Most people only have to face one of those life-changing things at a time, and if they are lucky they have the person who meant the most to them to support them through the challenge.

So, maybe it’s the impact of facing both simultaneously and the feeling, every morning, that I’m being hit by a double decker bus, that has naturally brought me to a place where at night I lay my head on my pillow and I pray.

It is not on purpose. I’ve never done it before and sometimes I don’t realise I’m doing it until I hear myself inside my head.

I’m not sure who I’m talking to, I’m not sure you can even call it praying, but the voice in my head is certainly asking someone, or something, to help.

It is going out on a whim and asking to make my dad better, to end his pain, and not to rob me of the time I so desperately want to share with him. I tell it I’ll do anything if it can just do this one thing for me.
Sometimes it’s angry and it asks ‘‘why me?’’

A lot of what I ask for is selfish, and it comes from a place that I’ve never been before, a hopeless, frightened and exhausted place, where logical thinking and reality has run out.

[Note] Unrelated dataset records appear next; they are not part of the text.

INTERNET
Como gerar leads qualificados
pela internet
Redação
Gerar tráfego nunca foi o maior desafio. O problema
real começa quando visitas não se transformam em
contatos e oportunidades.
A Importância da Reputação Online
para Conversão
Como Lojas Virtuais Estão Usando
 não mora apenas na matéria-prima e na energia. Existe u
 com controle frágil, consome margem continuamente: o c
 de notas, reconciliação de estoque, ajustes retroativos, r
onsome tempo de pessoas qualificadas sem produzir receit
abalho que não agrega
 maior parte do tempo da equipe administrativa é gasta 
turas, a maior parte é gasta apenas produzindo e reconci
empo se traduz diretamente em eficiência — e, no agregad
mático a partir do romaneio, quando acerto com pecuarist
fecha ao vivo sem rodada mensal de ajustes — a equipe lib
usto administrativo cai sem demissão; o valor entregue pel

I know that because in normal circumstances I wouldn’t be inside my head asking for help. I’d be rolling up my sleeves ‘‘not being ridiculous’’ , "toughening up” and "getting on with it’’ as my dad would stoically advise.

I’ve never believed in a God in the formal sense, but I probably wouldn’t call myself a strident atheist either, or at least not in the faith-hating sense.

Faith to me, instead of a belief in a set of rules or a book, has always been more of a hope, a calm belief that things always work out, so it is best not to spend valuable emotional energy on worry.

I’ve never been taken by the ritualistic nature of any religion, the dos and the don’ts in order to be rewarded at the end.

But growing up I was surrounded by it, with one set of devoutly Catholic grandparents and culturally observant Jewish ones, I’ve always understood what having a religious faith was.

It was their faith that informed my strong respect for it, all be it along with a critical cynicism. I’ve admired religious people’s devout belief in something more important than themselves.

That selflessness, however naive I might have judged it to be, is something I think all people should aspire to. And instead of following religious tradition myself, I’ve identified values of both my cultural faiths that I admire and have tried to use them in my day-to-day life.

While with them on holiday the dedication of my Irish Catholic grandparents to get up rain, sun or snow and go to an 8am mass while I hadn’t even had a shower always amazed me. It’s similar to the motivation that now gets me to a yoga class at 6am.

I was never interested in the hours that Jewish children my age put in to Hebrew classes, preparing for a batmitzvah, although I always quite fancied the party.

Some might say it is only those people who earn the right to pray when they hit rock bottom, and that I’m a hypocrite for finding myself in a dark place and asking just in case.

But it is the way life has the ability to humble you that has helped me to understand my faith a lot better and why even secular cynics like me turn to it when they are going through a hard time.

My everyday faith might not be the devoutly religious kind, based on a higher power, or the one that follows the rules, believes a book or belongs in one place.

It’s the food in tupperware with native dishes from cultures across the globe that has been hand delivered to my door.

It is the offer of a warm and loving home whose door is always open, it’s the family that when push comes to shove supports each other, and it’s the daily pep talks, true friendships and ‘‘just checking ins’’ that have covered me in a cloak of kindness and compassion, and given me, my faith.

And while some might say asking for anything extra is silly, I think what’s the harm?